On Friday, I came home to two packages, and since I was only really expecting one - a swap package from my Ravelry swap partner filled with some amazing goodies - I was a little shocked to see two. I thought maybe I forgot that I ordered something. That wasn't the case, though, and the second package contained a pleasant surprise! I won a Microsoft contest and the prize was Microsoft Office Professional 2007! I haven't loaded it onto my computer yet because I'm trying to decide if I want it on my desktop or my laptop or if I can actually load it onto both with the license I have. That would be ideal, but there may be restrictions, although there was no fine print or anything.

Monday, April 21, 2008

life decisions

I've made a very important decision. I'm going to really watch my spending and focus on paying off some debt. My student loan goes to the second tier of repayment in October, so the payment will double. Luckily, there are only two tiers and I'm making more money now so it won't really affect too much, but I've been thinking about something lately that will be a lot easier if I don't have a lot of outside debt. I think I want to buy a house. Either a house or a condo - but I really want to own something. I figure if I really save and pay lots of extra payments on my car and get rid of the credit cards, I can be debt free (except for the student loans, of course, in a little over a year. Then, I can find the perfect house - or have one built. I'm very excited about this idea. Of course, it means I won't be able to go on shopping sprees when I get paid anymore, but I can live with that!

Sunday, April 13, 2008

lying in the hammock

Almost four years ago, I purchased a hammock at a silent auction. It came in a package with everything you need to make really good margaritas and a beach umbrella. The umbrella has been used so much it fell apart last summer and I took the margarita stuff to a party held by a Jesuit Volunteer who was working at my former place of employment while I was still there, so that took care of that. The hammock, however, has been sitting in the closet in the front room, waiting to be used. Yesterday, I bought a hammock stand and today I set the hammock stand up in my back yard and had a very nice afternoon reading outside in it. I remembered why I paid for the thing in the first place - I love them! I had just purchased "No Nest for the Wicket," the next book in the Meg Langslow mystery series by Donna Andrews. I love those books! Anyway, this one is screamingly funny and a perfect book to read outside, as much of it takes place during an extreme croquet game.

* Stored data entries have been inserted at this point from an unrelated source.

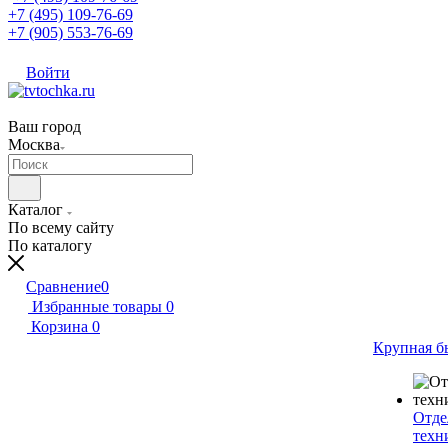
+7 (495) 109-76-69
+7 (905) 553-76-69
Войти
Ваш город
Москва
Каталог
По всему сайту
По каталогу
Сравнение
0
Избранные товары
0
Корзина
0
Крупная б
Отде
техн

It was a lovely afternoon, and as the weather continues to warm up over the next few weeks, I look forward to many more like it!

Tuesday, April 1, 2008

feeling better

Thanks for the kind words, both of you! I'm feeling better now, although not 100% yet. I decided to give my back one more night of rest before diving back into the exercises, but I did do a bit of yoga today and it felt really good to stretch out those muscles!

I'm completely exhausted tonight. Not sure why, but I am. I think I'll make a nice cup of hot tea, take a steaming hot bath and go to bed early. What an exciting life I lead, right?

Monday, March 31, 2008

weekend in pain

I've hurt my back. I'm not sure how it happened, but it probably has to do with either the intense exercise I did on Thursday or the fact that I tripped over a curb on Friday afternoon and fell on my face. Well, not on my face exactly, I caught myself, but I would have fallen on my face if my arms hadn't taken most of the punishment! So I spent the weekend on a heat and massage mat, taking Advil and wishing for something a bit stronger. It's feeling better today, but still not 100%.

I did manage to do some knitting while lying on the heat/massage mat, and because of the wonderful laptop purchase, I was able to do a little writing too! Not nearly enough, but it wasn't a completely nonproductive weekend.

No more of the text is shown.